Wellington crosses mark deaths of Anzac soldiers

The crosses will remain up until next month (Laura Macdonald / Newshub.)
The crosses will remain up until next month (Laura Macdonald / Newshub.)

Nearly 2000 Wellingtonians killed in the first years of World War I have been remembered today.

In all, 1830 individual white crosses were installed on Salamanca Lawn at Wellington Botanic Gardens, each engraved with the names of a soldier who died in 1915 and 1916.

Among them is a cross for Joseph William Haughie, killed in Gallipoli on 27 August 1915, at age 32.

His nephew John Haughie was in Wellington today visiting his daughter, and went to the Fields of Remembrance not expecting to see his uncle's name on a cross.
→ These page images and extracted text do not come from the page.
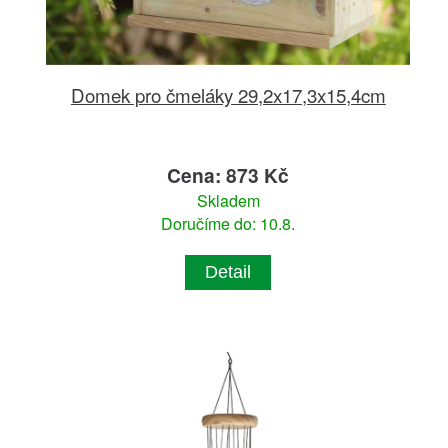
Domek pro čmeláky 29,2x17,3x15,4cm
Cena: 873 Kč
Skladem
Doručíme do: 10.8.
Detail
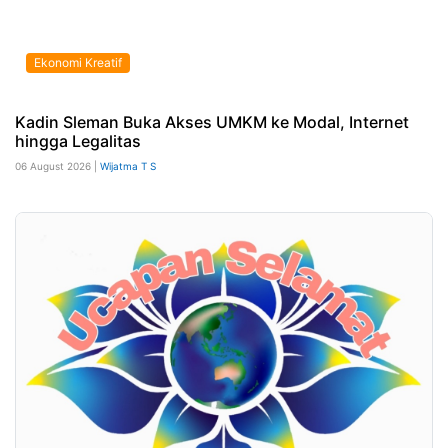
Ekonomi Kreatif
Kadin Sleman Buka Akses UMKM ke Modal, Internet
hingga Legalitas
06 August 2026 |
Wijatma T S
"[It's] quite meaningful, it really is. These people died in terrible circumstances, they really did. And the grief it caused the families.

"There's no winners. There's a lot of sacrifice. Home by Christmas? Doesn't happen. I think it's very sad."
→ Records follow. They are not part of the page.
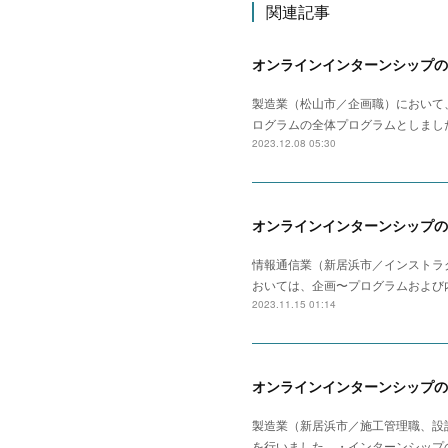
関連記事
オンラインインターンシップの
製造業（松山市／企画職）において
ログラムの全体プログラムとしまし
2023.12.08 05:30
オンラインインターンシップの
情報通信業（新居浜市／インストラ
おいては、企画〜プログラムおよび
2023.11.15 01:14
オンラインインターンシップの
製造業（新居浜市／施工管理職、設
を行いました。・インターンシップ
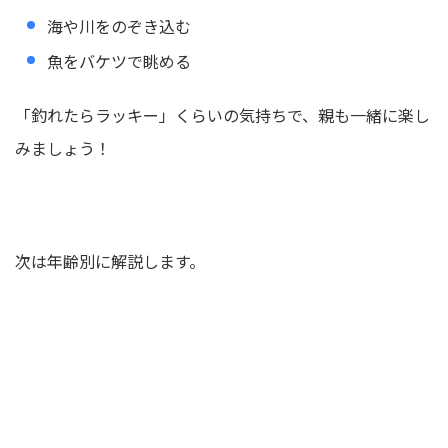
海や川をのぞき込む
魚をバケツで眺める
「釣れたらラッキー」くらいの気持ちで、親も一緒に楽し
みましょう！
次は年齢別に解説します。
Mr Haughie's uncle was a member of the Wellington Mounted Rifles and died 25 years before Mr Haughie was born. 

He says the tragedy of his uncle's death only really hit home when he visited his grave at the Hill 60 cemetery in Turkey.

"He was only ever a story and suddenly the reality, as I say, is there among all these people. Lost young men, lives shattered."

He hopes that people will visit the Fields of Remembrance even if they don't have a personal connection to the war, as he does.

The crosses at Wellington's Botanic Gardens will stay up until May 15, and white crosses are also being installed in Fields of Remembrance around the country.

Between 1914 and 1918 more than 18,000 New Zealanders were killed, and by 2018 there will be a cross to remember every one of those fallen soldiers.

Newshub.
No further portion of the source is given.